Par avenant signé le 23 mai 2017, les parties ont convenu que le salarié serait désormais rémunéré selon un forfait de 218 jours à l'année, sans modification de la rémunération fixe la rémunération variable devant donner lieu à un commissionnement mensuel dont les modalités d'obtention lui seront communiquées à chaque début d'exercice par sa hiérarchie et qu'exceptionnellement pour l'année 2017 les modalités d'obtention lui seront communiquées en juin 2017.
Le 20 juillet 2020, M. [T] sollicitait vainement une rupture conventionnelle du contrat de travail.
Le 1er septembre 2020, le salarié a pris acte de la rupture de son contrat de travail dans les termes suivants :
La lettre de prise d'acte du 1er septembre 2020 est rédigée en ces termes :
« La dégradation importante de mes conditions de travail me contraint par la présente à prendre acte de la rupture de mon contrat de travail à compter de ce jour.
Cette rupture trouve son origine dans les manquements réitérés et graves de la société dans l'exercice de mes fonctions.
Alors que mon contrat de travail prévoit une rémunération variable strictement définie en page 4, le mode de calcul de ma rémunération s'est vu modifié à deux reprises en 2018 et en juin 2020 sans signature du moindre avenant et, par conséquent sans mon accord. Tout comme mon changement d'affectation géographique par ailleurs.
A plusieurs reprises, en décembre 2019, janvier, mars et juin 2020, j'ai interrogé mon supérieur hiérarchique par mail sur les calculs de mon variable, déplorant une perte importante de ma rémunération.
Je n'ai jamais obtenu la moindre réponse. Comme pour mon courrier du 20 juillet relatant un entretien avec ce dernier et demandant une rupture conventionnelle.

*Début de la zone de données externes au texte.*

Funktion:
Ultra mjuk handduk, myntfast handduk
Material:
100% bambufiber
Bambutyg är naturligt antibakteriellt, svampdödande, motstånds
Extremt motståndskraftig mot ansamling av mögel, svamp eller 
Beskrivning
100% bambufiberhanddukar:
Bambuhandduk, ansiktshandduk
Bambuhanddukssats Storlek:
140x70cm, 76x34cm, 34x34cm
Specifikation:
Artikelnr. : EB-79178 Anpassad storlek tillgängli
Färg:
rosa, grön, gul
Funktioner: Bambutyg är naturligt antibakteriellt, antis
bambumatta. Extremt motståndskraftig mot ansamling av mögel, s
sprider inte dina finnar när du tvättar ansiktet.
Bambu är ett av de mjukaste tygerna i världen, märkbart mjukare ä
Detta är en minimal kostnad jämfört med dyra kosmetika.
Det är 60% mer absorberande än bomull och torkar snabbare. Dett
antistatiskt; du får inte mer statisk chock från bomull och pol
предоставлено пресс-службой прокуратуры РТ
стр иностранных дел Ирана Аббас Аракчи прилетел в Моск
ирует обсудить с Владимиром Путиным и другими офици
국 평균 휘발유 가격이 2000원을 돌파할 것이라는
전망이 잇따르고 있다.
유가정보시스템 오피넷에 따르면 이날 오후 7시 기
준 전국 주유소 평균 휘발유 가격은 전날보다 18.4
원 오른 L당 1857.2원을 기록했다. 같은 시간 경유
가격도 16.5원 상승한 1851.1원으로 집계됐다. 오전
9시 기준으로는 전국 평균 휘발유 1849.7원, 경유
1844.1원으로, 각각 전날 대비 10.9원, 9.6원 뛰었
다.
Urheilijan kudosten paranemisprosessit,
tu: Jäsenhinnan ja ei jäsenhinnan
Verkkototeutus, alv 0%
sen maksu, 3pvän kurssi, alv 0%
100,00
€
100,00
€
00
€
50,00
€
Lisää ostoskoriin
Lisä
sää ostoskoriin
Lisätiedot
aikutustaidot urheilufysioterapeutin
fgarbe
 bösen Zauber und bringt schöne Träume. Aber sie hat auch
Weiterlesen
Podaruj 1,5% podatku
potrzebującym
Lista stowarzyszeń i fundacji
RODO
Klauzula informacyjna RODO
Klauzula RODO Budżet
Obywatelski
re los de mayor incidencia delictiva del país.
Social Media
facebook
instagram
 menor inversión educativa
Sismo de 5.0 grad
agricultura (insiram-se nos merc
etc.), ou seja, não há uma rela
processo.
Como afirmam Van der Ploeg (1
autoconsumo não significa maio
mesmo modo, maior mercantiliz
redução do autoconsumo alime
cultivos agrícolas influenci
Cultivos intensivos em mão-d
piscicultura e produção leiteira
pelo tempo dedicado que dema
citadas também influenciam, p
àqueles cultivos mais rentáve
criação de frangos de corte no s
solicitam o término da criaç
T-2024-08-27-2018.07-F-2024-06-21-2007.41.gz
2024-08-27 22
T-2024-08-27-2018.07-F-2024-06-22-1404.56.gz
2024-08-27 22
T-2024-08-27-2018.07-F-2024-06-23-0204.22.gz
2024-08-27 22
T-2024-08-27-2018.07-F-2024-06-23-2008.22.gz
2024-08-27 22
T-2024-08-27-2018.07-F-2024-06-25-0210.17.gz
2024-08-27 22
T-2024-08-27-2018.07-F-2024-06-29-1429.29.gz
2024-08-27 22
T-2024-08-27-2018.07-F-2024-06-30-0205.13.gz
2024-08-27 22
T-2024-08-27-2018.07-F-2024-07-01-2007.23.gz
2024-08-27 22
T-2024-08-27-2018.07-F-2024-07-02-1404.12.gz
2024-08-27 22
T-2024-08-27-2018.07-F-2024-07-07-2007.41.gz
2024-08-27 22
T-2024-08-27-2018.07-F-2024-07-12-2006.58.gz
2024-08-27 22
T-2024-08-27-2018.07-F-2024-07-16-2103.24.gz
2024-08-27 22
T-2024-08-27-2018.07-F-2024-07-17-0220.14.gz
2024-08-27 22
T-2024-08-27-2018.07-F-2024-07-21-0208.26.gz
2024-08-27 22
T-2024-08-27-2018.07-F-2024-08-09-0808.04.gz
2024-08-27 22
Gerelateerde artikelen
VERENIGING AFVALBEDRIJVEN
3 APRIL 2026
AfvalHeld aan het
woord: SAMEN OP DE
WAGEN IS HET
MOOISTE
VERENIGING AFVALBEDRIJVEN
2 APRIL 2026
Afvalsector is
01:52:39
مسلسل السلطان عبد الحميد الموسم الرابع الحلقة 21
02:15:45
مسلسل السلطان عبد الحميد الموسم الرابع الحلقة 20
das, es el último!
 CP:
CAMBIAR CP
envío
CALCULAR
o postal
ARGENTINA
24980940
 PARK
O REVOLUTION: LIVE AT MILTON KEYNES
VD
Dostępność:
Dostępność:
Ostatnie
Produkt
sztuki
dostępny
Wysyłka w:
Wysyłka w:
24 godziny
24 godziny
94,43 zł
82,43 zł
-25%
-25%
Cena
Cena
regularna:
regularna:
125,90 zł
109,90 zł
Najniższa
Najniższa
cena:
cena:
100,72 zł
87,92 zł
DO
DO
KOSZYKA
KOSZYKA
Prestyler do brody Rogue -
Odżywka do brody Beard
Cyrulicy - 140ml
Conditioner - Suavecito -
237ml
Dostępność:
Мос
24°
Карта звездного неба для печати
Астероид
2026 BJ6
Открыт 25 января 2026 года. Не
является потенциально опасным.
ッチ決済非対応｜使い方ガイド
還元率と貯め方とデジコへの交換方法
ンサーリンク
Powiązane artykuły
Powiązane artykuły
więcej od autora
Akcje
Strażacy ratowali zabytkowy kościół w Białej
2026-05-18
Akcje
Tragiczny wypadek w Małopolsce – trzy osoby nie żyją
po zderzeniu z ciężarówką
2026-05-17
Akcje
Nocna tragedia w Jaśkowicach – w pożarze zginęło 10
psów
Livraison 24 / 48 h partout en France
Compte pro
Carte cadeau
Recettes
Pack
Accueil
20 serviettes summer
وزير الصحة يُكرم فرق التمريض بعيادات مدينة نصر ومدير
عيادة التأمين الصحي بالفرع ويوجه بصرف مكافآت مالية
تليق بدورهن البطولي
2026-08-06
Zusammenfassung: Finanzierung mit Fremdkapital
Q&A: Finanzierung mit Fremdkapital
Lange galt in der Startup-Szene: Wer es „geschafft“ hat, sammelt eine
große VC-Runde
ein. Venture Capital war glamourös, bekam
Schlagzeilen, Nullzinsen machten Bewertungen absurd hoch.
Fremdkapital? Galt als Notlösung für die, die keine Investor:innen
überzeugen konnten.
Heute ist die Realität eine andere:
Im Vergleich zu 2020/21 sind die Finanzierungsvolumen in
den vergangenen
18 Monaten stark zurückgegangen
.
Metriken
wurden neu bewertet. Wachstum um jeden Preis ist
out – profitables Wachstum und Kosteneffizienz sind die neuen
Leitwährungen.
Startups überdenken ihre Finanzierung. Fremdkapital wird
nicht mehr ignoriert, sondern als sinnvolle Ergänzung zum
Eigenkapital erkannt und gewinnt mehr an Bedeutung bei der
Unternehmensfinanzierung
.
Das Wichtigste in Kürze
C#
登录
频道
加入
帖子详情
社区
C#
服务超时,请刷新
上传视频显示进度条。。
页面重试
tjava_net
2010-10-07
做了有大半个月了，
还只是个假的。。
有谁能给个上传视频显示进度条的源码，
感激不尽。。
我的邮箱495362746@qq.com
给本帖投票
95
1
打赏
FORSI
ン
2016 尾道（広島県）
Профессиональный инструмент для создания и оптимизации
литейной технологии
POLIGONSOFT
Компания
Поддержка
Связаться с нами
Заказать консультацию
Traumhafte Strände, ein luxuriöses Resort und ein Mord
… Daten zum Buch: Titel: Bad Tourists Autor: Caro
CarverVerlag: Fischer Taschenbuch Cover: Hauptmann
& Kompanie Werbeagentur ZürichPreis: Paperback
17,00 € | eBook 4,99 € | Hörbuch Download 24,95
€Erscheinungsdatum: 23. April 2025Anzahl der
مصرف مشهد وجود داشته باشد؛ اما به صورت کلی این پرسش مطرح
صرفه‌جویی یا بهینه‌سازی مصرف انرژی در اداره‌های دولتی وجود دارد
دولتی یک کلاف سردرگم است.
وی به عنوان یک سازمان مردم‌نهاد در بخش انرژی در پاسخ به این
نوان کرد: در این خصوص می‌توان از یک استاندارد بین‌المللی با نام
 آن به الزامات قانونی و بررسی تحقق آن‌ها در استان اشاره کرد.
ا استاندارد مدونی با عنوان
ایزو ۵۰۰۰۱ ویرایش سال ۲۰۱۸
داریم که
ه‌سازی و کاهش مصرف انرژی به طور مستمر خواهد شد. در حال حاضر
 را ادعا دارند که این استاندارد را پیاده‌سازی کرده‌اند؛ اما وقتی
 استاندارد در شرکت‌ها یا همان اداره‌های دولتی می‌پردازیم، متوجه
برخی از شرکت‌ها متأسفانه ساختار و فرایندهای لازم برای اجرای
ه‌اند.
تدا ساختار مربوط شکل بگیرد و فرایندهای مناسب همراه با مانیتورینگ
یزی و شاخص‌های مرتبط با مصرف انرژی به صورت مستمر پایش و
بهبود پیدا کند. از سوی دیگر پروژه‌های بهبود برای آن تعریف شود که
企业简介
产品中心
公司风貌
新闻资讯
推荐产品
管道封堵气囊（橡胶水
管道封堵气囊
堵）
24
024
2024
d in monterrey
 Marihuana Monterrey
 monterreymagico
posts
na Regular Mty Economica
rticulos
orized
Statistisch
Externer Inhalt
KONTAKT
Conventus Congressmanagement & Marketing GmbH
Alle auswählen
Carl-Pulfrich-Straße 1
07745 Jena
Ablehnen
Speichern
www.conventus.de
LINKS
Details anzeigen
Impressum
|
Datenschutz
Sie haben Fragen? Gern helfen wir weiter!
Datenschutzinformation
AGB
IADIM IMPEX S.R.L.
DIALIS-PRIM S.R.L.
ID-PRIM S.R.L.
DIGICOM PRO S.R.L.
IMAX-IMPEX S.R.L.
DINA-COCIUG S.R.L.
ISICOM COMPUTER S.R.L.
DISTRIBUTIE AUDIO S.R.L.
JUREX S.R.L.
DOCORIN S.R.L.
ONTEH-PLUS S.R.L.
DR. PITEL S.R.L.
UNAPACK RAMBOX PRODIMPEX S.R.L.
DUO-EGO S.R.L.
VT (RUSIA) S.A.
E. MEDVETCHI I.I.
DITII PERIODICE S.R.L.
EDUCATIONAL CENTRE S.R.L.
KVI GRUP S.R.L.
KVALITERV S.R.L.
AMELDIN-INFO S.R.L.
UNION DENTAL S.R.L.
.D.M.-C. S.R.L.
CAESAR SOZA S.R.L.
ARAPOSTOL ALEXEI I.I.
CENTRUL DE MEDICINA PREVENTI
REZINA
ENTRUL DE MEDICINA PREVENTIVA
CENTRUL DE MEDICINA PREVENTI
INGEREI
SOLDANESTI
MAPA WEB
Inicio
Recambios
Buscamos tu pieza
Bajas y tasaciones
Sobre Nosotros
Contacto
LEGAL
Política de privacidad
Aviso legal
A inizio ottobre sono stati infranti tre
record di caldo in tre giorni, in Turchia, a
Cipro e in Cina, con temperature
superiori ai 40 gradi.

Plus grave, à partir du confinement, en mars dernier la société a décidé de me placer en chômage partiel tout en me demandant en parallèle de fournir un travail assidu et constant sur toute la période jusqu'en juin, y compris le dimanche, ce qui est parfaitement illégal.
Cette situation a non seulement obéré un peu plus ma rémunération, mais a également eu des incidences sur mes congés. Sans compter les difficultés rencontrées dans l'exercice de mes fonctions suite à la gestion de cette période et les problèmes de paiements et de livraisons qui ont entraîné l'annulation de commandes.